◆ Data extracted from a collection:
******************************

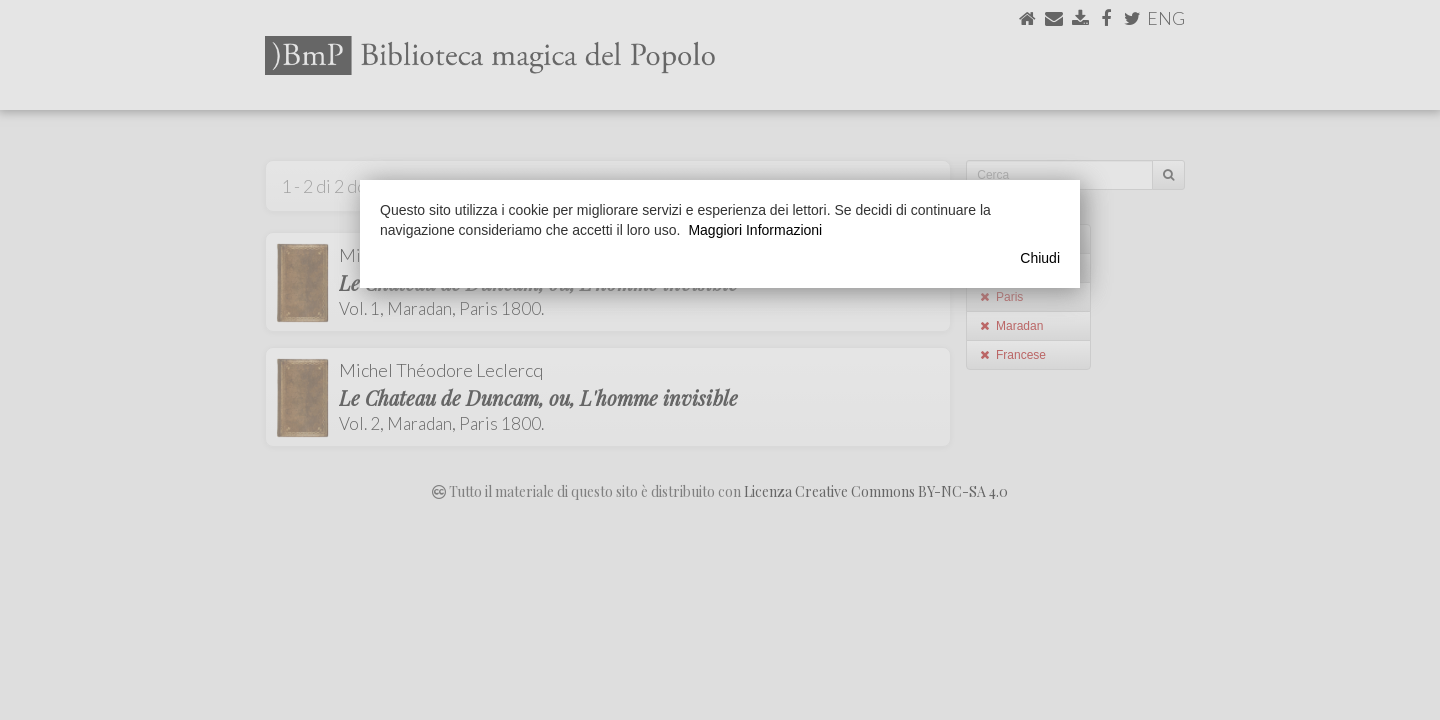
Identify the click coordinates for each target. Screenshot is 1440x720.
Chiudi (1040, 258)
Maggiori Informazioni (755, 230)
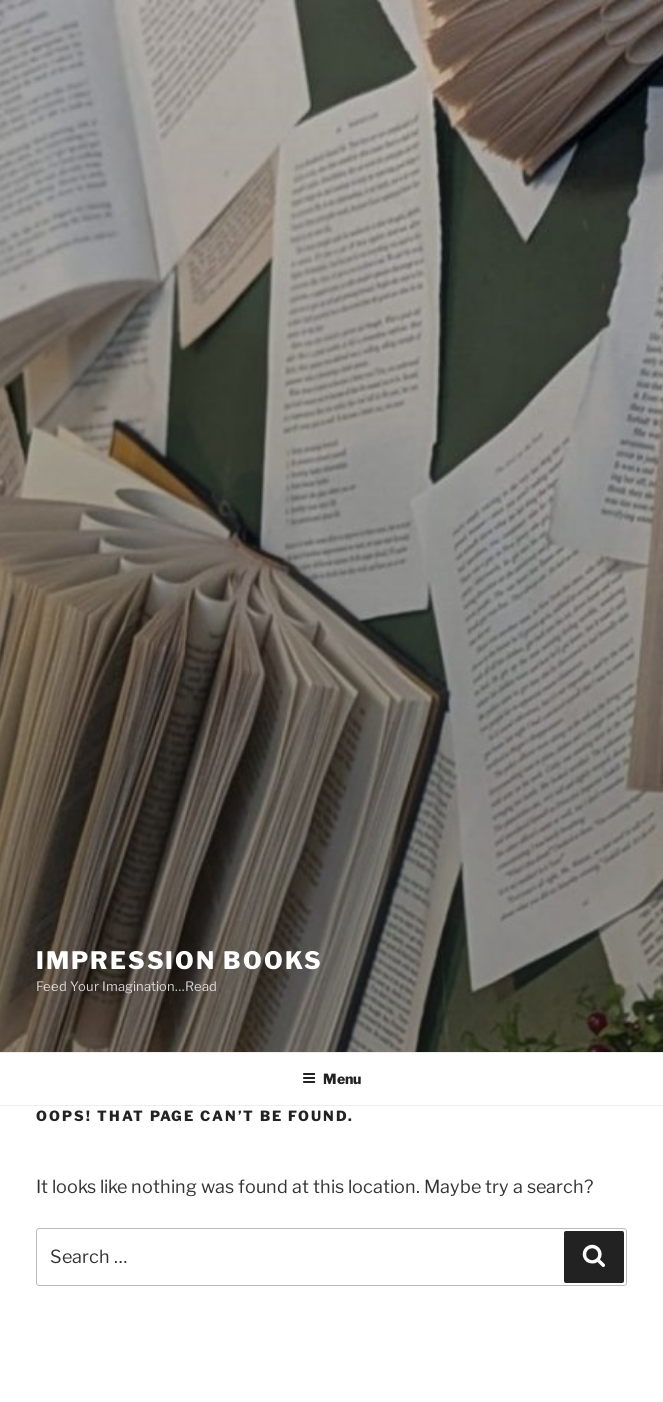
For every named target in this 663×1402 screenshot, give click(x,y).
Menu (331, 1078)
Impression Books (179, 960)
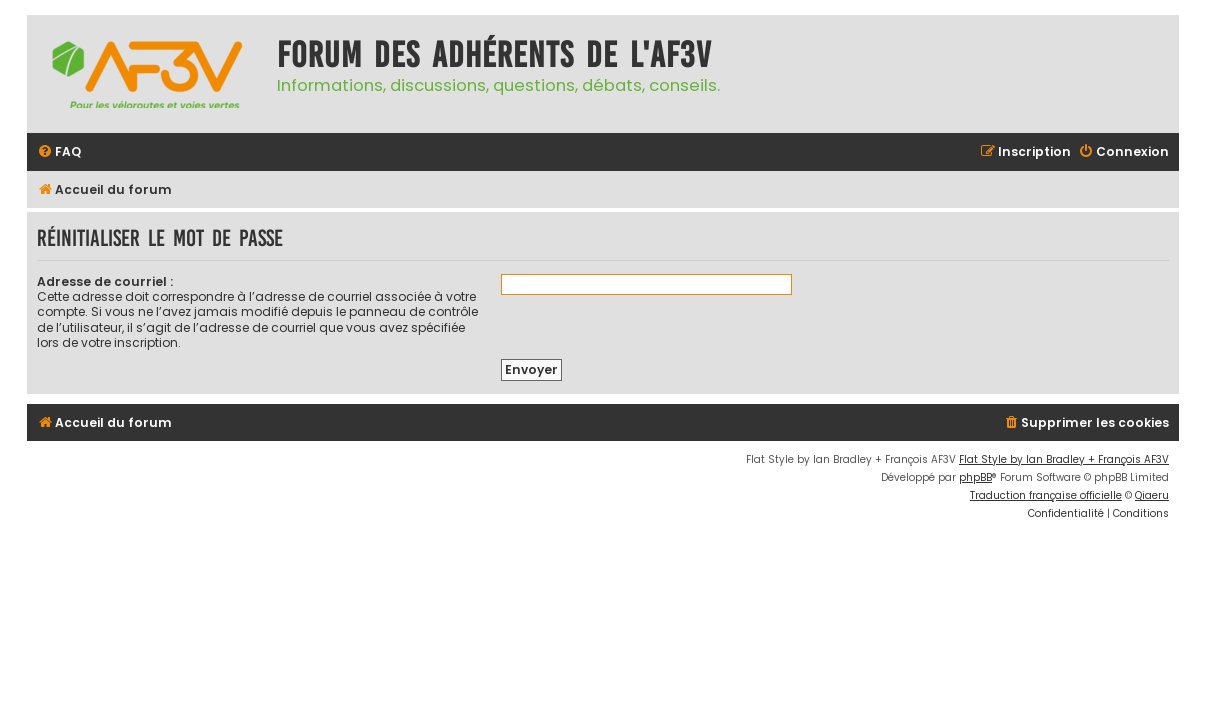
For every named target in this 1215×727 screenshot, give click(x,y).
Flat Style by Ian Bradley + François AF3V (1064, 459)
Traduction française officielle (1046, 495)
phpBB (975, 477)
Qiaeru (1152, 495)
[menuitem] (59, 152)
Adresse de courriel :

******************************

◆ Work task: The expected output is the lines from the one holding "For every named target in this 1215×727" through the last line of the data, exactly as they appear, with nothing before or after.

◆ Response:
For every named target in this 1215×727 screenshot, give click(x,y).
Flat Style by Ian Bradley + François AF3V (1064, 459)
Traduction française officielle (1046, 495)
phpBB (975, 477)
Qiaeru (1152, 495)
[menuitem] (59, 152)
Adresse de courriel :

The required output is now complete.